@mrstickball
% of GDP means dipshit, since GDP is not truthful indicator by itself (I beleive, it was discussed somewhere here and I, and other person as well, have stated my point on that matter). Naturally GDP of Baltic states has grown rapidly through last 20 years due endless crediting of demand, so debt expressed in % to GDP ain't that big, that's why I take it as per capita, not to mention that actual population of these territories is quite smaller than official (hard time finding job there, so yeah, it's so much better that now, in free market, Lithuanians, Latvians and Estonians can easily travel to Western Europe to literally clean somebody's toilet). Moreover compared to other economies such as Germany Baltic states as I've mentioned are completely deindustialized, they do not produce any actual product with significant added cost (they're economies of milk and sprats now), so every $ they owe is much harder burden than the same $ owed by Germans.
They're literally selling country to everyone who damn will to buy, they're selling ports to us, railways to Chinese, land to Swedes. The latter is a bit ironic, since Swedish banks who practically own a great deal of their debt are now the biggest landowner there, while population is converting to farm labourers fast. Quoting one of Latvian I used to know personally - we're back to those who owned us once (he obviously meant the fact that Swedes owned these territories prior to defeat in Norther War).
I won't bother bringing statistical data from Soviet textbooks to discussion at this late hour, which is mostly quoting reports on production increase of whatever in half cases irrelevant. Just be aware that you shouldn't comprehend economical growth in terms of often-used nowadays indicators such as GDP and it's derivatives. In administrative command system a great deal of value is hidden by distribution system, so you won't get like in US a great deal of GDP increase through rent of apartement or homes, since in USSR you get it for free and any renting is black market not present in official documents. I don't know why you need proof to anything so obvious, just compare situation before and after: car industry, carriage engineering, electronics, atomic energetics - those regions used to specialize on assembling and manufacturing product with significant added cost - so naturally a great deal of population not only was urbanized from literally land of small farms and peasants but significantly upped their well-being (in fact, on average higher than rest of USSR, which is well-know fact for everyone who lived in USSR, to extent it was 'prestige' to live there, now they're cloaca of Europe).
Speaking about Ireland just a while ago they had the highest debt per capita (it's important to note I mean external, not national).

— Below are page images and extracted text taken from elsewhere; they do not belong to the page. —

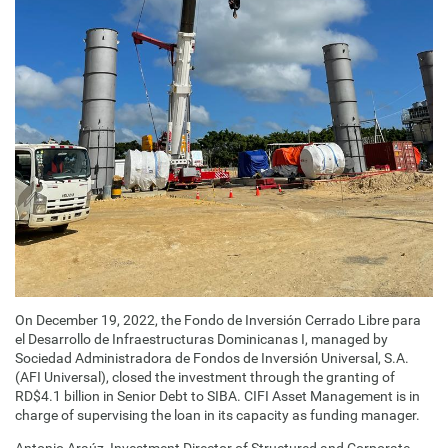
On December 19, 2022, the Fondo de Inversión Cerrado Libre para
el Desarrollo de Infraestructuras Dominicanas I, managed by
Sociedad Administradora de Fondos de Inversión Universal, S.A.
(AFI Universal), closed the investment through the granting of
RD$4.1 billion in Senior Debt to SIBA. CIFI Asset Management is in
charge of supervising the loan in its capacity as funding manager.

P.S.: Really, I'm tired of writing damn novels, you don't even need to know details about these countries, just rough understanding how this frigging system, let's call it financial capitalism, works. So deindustrialization of Eastern Europe, which was done on purpose, as a main trend for last 20 years is easily understandable. Nobody cared before, but now when age of prosperity is over they will care. And I'm not buying rhetorics about postindstrial society bla-bla-blah and service jobs bla-bla-blah as backbone of economy (I wash your feet, you cut my hair, what we're going to eat tomorrow?) . EU leaders is feeding this propaganda to Eastern Europeans, but why should I support such bollocks? Very few things I'm certain about, but what I know for sure is that in it's present form and shape EU has no future.